Anyway as you can tell I had become quite practiced in the art of cooking over the year I spent at my parent’s fending for myself and I had become obsessed. I will not lie that it was difficult at first to stomach some of the things I attempted to make, I had no idea what flavor combinations to create or how to even create them. There was a nasty incident once with the overuse of a certain chili powder (cayenne pepper yes) in a quinoa chili I was trying to make. My dad almost kicked me to the curb for stinking up the whole house so bad everyone had to evacuate for fear that their eyes would burn out of their sockets…But no matter, what is in the past is in the past. What I mean to say is that I had my ups and downs in the beginnings and still occasionally do when experimenting with new recipes but that is no reason to give up, in fact quite the opposite. I love cooking now, it is my form of self-expression in some ways and for me it is the ultimate stress reliever. Sometimes I don’t even care how the food comes out, I just enjoy the cooking and creating process so much. Of course all the recipes I put on here will be tested and approved by my brilliantly educated taste testers. Cooking is most definitely an art, and the only art I have ever shown to be good at. A significant obstacle can stand in the way when cooking though, especially experimental cooking, and that is the obstacle of money.
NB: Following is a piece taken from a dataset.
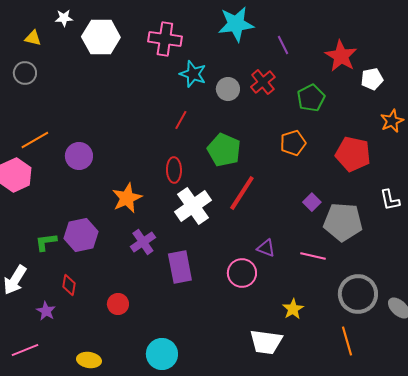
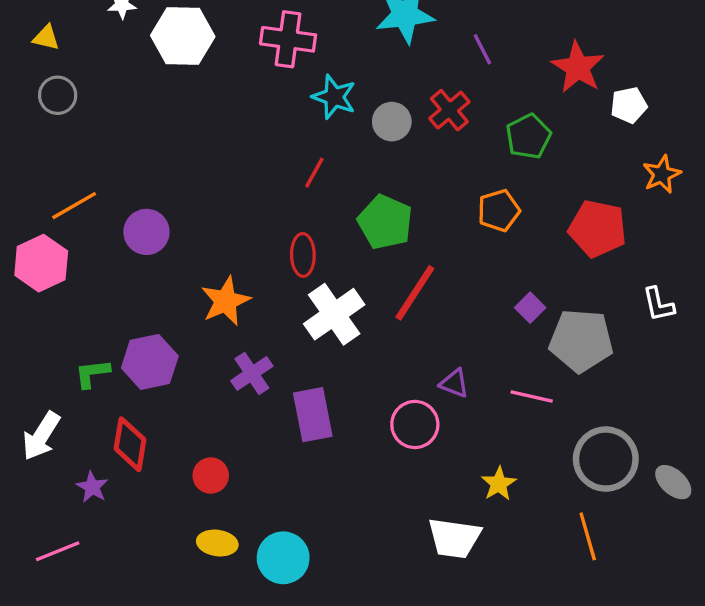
yellow triangle: (33, 38) -> (46, 38), moved
red diamond: (69, 285) -> (130, 444), size x1.5
yellow ellipse: (89, 360) -> (217, 543), moved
Being a poor (essentially broke since I am in a large amount of student loan debt), young, independent college student just trying to make a living in this world I understand and highly sympathize with the struggles of being financially unstable. Although I have a source of income (I work for a veterinary clinic by the way, fun stuff) and so does my significant other, we are not well off by any means but we do make it work. Part of making it work is knowing what to buy, where to buy it, and how to make it last so you don’t have to buy more. This is called being financially savvy (I like that term, better than unstable huh?), knowing how to use your money, no matter how little or how much of it you have. I try to live by those two words and it becomes a key player in this blog when it comes to where you get your ingredients from, how much of them you are using, and how to make them last for future uses. Don’t worry there will be no resurrecting a rotten banana or stale herbs back from the dead. I mean only to say that there are ways to make the most out of the ingredients you have. Discard the stems? I think not, there is actually a wonderful bitterness they add to certain recipes. Throw out sprouted potatoes? Watch it buster, those are still good to eat even if they aren’t pretty. Food is beautiful and bodied and different and we should treat it that way. It’s delicious, trust me. Also you are not only personally saving on food costs but you are ultimately helping lower your own carbon footprint and by extension making a global impact (which is becoming increasingly important in today’s world).
This blog is dedicated to putting out flavorful, fresh, simple and complex recipes of all kinds that an individual can afford to make and hopefully enjoy themselves in the process. I will put my heart, soul, and the few bucks I can spare into creating these recipes if you will put your palates to the test. Enjoy the food and enjoy the savings!